The premises at 78 Baker St seem to have been used for trading in antique furniture. The business was listed in the Post Office London directory as fine art dealer by 1924 and antique picture frame dealer by 1941. F.C. Buck & Son's invoice paper in 1938 describes the business as 'Dealer in Antique Furniture, Works of Art', specifying 'Chromos, Prints, Drawings &c Mounted, Pictures Cleaned, Lined & Restored, Looking Glasses & Picture Frames Cleaned or Regilded' (example in National Portrait Gallery records, RP1935).
The business supplied frames or materials for works by some well-known artists. Frederick Sandys's small panel, Hero, 1871, has the label, 'Prepared panel. Fredk. C. Buck. Dealer in Works of Art. Frame Maker. Wigmore St. London' (Elzea 2001 p.240). Frederick Buck was mentioned by William Holman Hunt in a letter, 1898, and he made the now lost frame for Hunt's The Miracle of Sacred Fire in the Church of the Sepulchre, exh.1899 (Fogg Art Museum, Cambridge). The aedicular frame on Hunt's The Beloved, 1898 (Royal Collection) is said to have been made by Buck to the artist's design (Millar 1992 p.126: repr. Bronkhurst 2006 p.323). It is one of Hunt's symbolic frames, incorporating pomegranates and mignonette, in a Renaissance scrolling design which would have been a test of the carver's skill.
The collector, George Salting, purchased picture frames from Buck, 1881-1909, of which the most expensive was a carved French swept frame for a Ruysdael painting in 1903 (Guildhall Library, MS.19742, 19747, Salting papers).
Philip de László used Buck as a source for old frames, for example in 1923, according to recent research into the De Laszlo archive (National Portrait Gallery), which is currently being catalogued. When de László's portrait of Victor, 9th Duke of Devonshire, 1927-8 (Chatsworth) was copied in 1928, the artist recommended Buck as a dealer in old frames as one of two framemakers for the job but it was Emile Remy (qv) who got the commission on price (see Philip de Laszlo and picture framing on the National Portrait Gallery website).
In 1931 the business supplied the National Gallery with an old frame for a picture by Moretto (NG 299), since removed from this work.
For abbreviations, see Resources and bibliography.
George Buckingham, New Bond St, London, 24 New St, Dorset Square 1851. Carver and gilder. A candidate for the next edition of this Directory, to include additional 19th and 20th-century framemakers. Contact Jacob Simon at jsimon@npg.org.uk.
*A.E. Burling, 121 Great Portland St, London W 1897-1899, street renumbered 1899, 101 Great Portland St 1899-1900. Carver and gilder, picture framemaker and mount cutter.

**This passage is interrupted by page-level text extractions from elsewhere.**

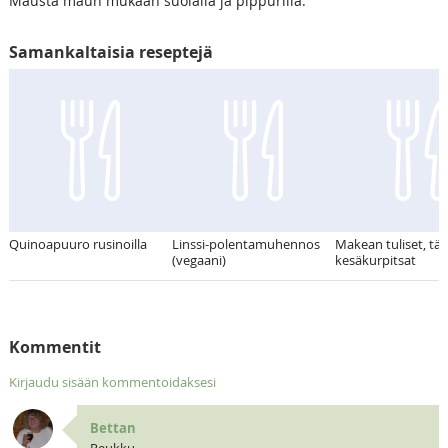
Mausta maun mukaan suolalla ja pippurilla.
Samankaltaisia reseptejä
Quinoapuuro rusinoilla
Linssi-polentamuhennos
Makean tuliset, täy
(vegaani)
kesäkurpitsat
Kommentit
Kirjaudu sisään kommentoidaksesi
Bettan
Peukku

Albert Edward Burling (b.1872) was born in Notting Hill. At the time of the 1891 census, he and his older brother James were recorded as picture framemakers living as lodgers at 113 Upper St, Islington. Albert Edward married in 1892 in the Islington registration district. He had set up in partnership as a picture framer by 1897, advertising in 1898 ‘Green Stained Oaks or Special Patterns made to Customers' requirements', as well as ‘French, Chippendale, Swept and Louis Frames in English Gold' (The Year's Art 1898), but the following year on 31 May 1899 this partnership, with Ernest Walter Wesson, trading as A.E. Burling at 101 Great Portland St, was dissolved (London Gazette 29 September 1899). In the 1911 census, he was living in Walthamstow, as a picture frame maker (worker) with his wife and son, also Albert Edward, a cabinet maker.

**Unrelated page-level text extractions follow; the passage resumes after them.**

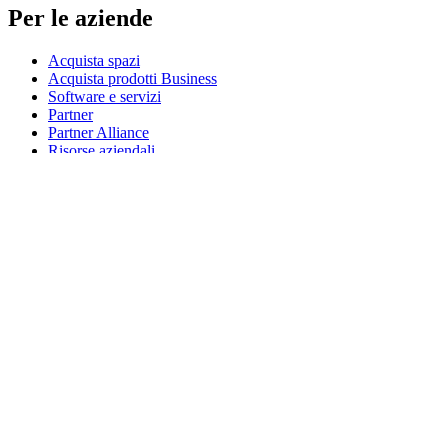
Per le aziende
Acquista spazi
Acquista prodotti Business
Software e servizi
Partner
Partner Alliance
Risorse aziendali
Per l’istruzione
Acquista prodotti per l’istruzione
Soluzioni K-12
Risorse per l’istruzione
Assistenza
Assistenza individuale
Assistenza gaming
Assistenza per aziende e istruzione
Contattaci
Parti di ricambio
Traccia il tuo ordine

There were other businesses going by the name of Burling, connection unknown, trading in frames at this time. Burling & Weatherall, picture framemakers, were listed at 99 Talbot Road W, 1895-9, and Burling & Co, picture framemakers, at 103 Talbot Road, 1899. James Burling, picture framer, age 30, was listed at 15 Theberton St, Islington, in the 1901 census.
*James Byfield 1777-1790, James and Thomas Byfield 1790-1799, Thomas and James Byfield 1802, James Byfield 1805-1808, Thomas Byfield 1809-1828, T.B. Byfield 1822-1824, T.B. Byfield & Son 1823-1827, James Byfield 1829-1834. At Wardour St (corner of Holland St), Soho, London 1777, 16 Wardour St 1785-1793, Compton St 1795-1799, 39 Old Compton St 1802-1828, 37 Old Compton St 1819-1834, 11 Richmond Buildings, Soho Square 1836, 9 Richmond Buildings 1837-1840. Carvers and gilders.

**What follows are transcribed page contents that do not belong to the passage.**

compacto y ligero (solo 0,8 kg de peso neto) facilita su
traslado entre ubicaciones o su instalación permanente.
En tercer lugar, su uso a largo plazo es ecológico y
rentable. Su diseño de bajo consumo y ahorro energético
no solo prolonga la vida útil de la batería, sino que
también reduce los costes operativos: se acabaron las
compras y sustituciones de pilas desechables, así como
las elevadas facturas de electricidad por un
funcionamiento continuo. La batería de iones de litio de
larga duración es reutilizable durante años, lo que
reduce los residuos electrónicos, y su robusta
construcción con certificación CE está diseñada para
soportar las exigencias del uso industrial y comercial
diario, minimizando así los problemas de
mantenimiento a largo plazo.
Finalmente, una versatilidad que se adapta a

This carving and gilding business in Soho, begun by James Byfield in or before 1777, was continued over more than one generation, with a relative, Thomas, in partnership by 1790, and another James continuing the business subsequently.
James Byfield took out insurance with the Sun Fire Office in January 1777 as a carver and gilder at the corner of Holland St in Wardour St. ‘Mr Byfield', Compton St, attended a meeting in 1795 of fifteen consumers and manufacturers of leaf gold which resolved to resist an attempt by journeymen goldbeaters to increase their labour charges (The Times 22 December 1795). It has been suggested by Judith Butler that this carver and gilder was James Byfield (d.1813), who had six children by his wife, Susannah, between 1788 and 1800, christened at St Mary Marylebone, or at Providence Chapel, Great Titchfield St, three of whom became wood engravers, John, Ebenezer and Mary, and the youngest, James, born 1800, who may have followed his father as a carver and gilder. However, it is recorded that two of these children were born at 17 Winchester St, Clerkenwell, making it difficult to sustain the link with James Byfield the carver and gilder.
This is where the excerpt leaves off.